Under stressful conditions, or when survival is threatened, we can “regress” to a lower need level. When you great career falls flat, you might seek out a little attention. When your family ups and leaves you, it seems that love is again all you ever wanted. When you face chapter eleven after a long and happy life, you suddenly can’t think of anything except money.
These things can occur on a society-wide basis as well. When society suddenly flounders, people start clamoring for a strong leader to take over and make things right. When the bombs start falling, they look for safety. When the food stops coming into the stores, their needs become even more basic.
A comment from BombsOverBaghdad in the previous post reminded me of the relevance of Maslow's hierarchy. Whether we are discussing the cartoons of the Prophet Mohamed or any other issue that raises passions in others, it is quite a luxury to look down from our ivory towers and comment from above about what others should and should not find offensive and how they should respond.
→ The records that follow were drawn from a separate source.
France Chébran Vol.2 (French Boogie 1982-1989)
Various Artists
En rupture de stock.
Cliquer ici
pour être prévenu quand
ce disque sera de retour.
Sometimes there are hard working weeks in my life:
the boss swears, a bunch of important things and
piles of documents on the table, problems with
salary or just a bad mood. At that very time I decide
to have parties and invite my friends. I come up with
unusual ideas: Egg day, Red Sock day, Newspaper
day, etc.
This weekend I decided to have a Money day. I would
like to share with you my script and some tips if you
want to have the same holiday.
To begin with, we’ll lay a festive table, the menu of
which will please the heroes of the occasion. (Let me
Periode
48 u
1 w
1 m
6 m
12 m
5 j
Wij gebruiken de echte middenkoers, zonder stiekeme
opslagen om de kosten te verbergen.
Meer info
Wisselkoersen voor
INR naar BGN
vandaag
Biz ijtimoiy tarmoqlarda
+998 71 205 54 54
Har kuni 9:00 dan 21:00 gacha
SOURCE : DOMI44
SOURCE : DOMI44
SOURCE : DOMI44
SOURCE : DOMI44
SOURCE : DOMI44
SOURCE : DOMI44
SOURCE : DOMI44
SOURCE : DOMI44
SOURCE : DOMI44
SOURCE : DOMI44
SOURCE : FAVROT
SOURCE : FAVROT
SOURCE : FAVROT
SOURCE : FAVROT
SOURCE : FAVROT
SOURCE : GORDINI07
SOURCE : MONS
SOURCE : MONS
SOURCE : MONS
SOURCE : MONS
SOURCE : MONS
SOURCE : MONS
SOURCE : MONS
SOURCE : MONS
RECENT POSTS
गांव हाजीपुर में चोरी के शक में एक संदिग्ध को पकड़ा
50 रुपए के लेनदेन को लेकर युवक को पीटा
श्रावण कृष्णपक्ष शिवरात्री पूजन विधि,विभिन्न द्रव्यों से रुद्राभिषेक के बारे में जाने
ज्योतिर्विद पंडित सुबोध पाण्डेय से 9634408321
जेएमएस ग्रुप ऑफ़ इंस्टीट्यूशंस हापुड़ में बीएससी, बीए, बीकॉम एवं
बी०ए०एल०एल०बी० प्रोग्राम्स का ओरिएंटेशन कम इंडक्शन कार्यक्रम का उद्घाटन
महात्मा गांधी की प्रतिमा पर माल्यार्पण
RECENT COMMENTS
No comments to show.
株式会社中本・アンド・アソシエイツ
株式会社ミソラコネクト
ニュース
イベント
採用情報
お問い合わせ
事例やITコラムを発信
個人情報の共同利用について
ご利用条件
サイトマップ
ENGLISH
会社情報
Indeed, if we have the time to blog and comment, we are probably somewhere in the top three levels of Maslow's hierarchy and most of us have probably never experienced deficits in the lower two levels growing up in this country.
The callousness with which we pass judgment over others in whose shoes we have never walked is reminiscent of Marie Antoinette's missive "let them eat cake". It is reminiscent of Barak Obama's discussion of why White America could not grasp that there are people in New Orleans who could not load up the SUV with a case of Perrier water and check into a hotel to wait out the storm.
If we have never experienced deficits in the basic two levels of needs, can we ever relate to those who have and those who do?